### Task to carry out
All lines ahead of the one containing "natürlicher Gewürzextrakte ist Würzteufel´s" are to be left out; that line and each one after it, through the end of the records below, are to be duplicated exactly.

=== Provided entries ===

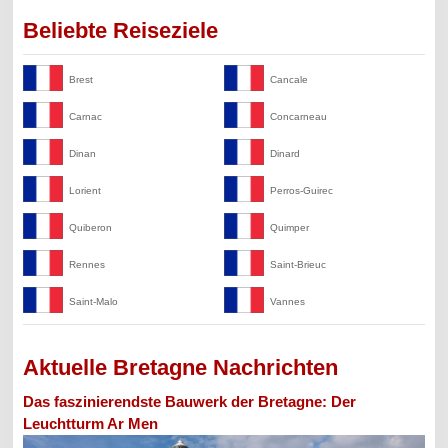
Beliebte Reiseziele
Brest
Cancale
Carnac
Concarneau
Dinan
Dinard
Lorient
Perros-Guirec
Quiberon
Quimper
Rennes
Saint-Brieuc
Saint-Malo
Vannes
Aktuelle Bretagne Nachrichten
Das faszinierendste Bauwerk der Bretagne: Der
Leuchtturm Ar Men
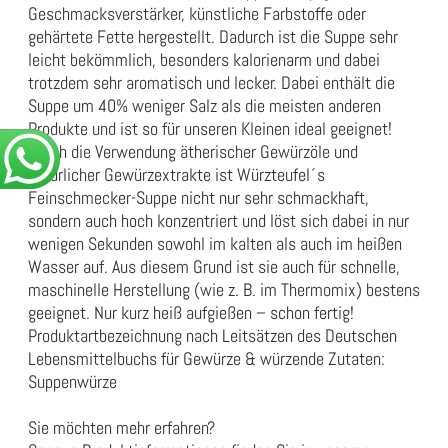
Geschmacksverstärker, künstliche Farbstoffe oder
gehärtete Fette hergestellt. Dadurch ist die Suppe sehr
leicht bekömmlich, besonders kalorienarm und dabei
trotzdem sehr aromatisch und lecker. Dabei enthält die
Suppe um 40% weniger Salz als die meisten anderen
Produkte und ist so für unseren Kleinen ideal geeignet!
Durch die Verwendung ätherischer Gewürzöle und
natürlicher Gewürzextrakte ist Würzteufel´s
Feinschmecker-Suppe nicht nur sehr schmackhaft,
sondern auch hoch konzentriert und löst sich dabei in nur
wenigen Sekunden sowohl im kalten als auch im heißen
Wasser auf. Aus diesem Grund ist sie auch für schnelle,
maschinelle Herstellung (wie z. B. im Thermomix) bestens
geeignet. Nur kurz heiß aufgießen – schon fertig!
Produktartbezeichnung nach Leitsätzen des Deutschen
Lebensmittelbuchs für Gewürze & würzende Zutaten:
Suppenwürze
Sie möchten mehr erfahren?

===

### Answer box
natürlicher Gewürzextrakte ist Würzteufel´s
Feinschmecker-Suppe nicht nur sehr schmackhaft,
sondern auch hoch konzentriert und löst sich dabei in nur
wenigen Sekunden sowohl im kalten als auch im heißen
Wasser auf. Aus diesem Grund ist sie auch für schnelle,
maschinelle Herstellung (wie z. B. im Thermomix) bestens
geeignet. Nur kurz heiß aufgießen – schon fertig!
Produktartbezeichnung nach Leitsätzen des Deutschen
Lebensmittelbuchs für Gewürze & würzende Zutaten:
Suppenwürze
Sie möchten mehr erfahren?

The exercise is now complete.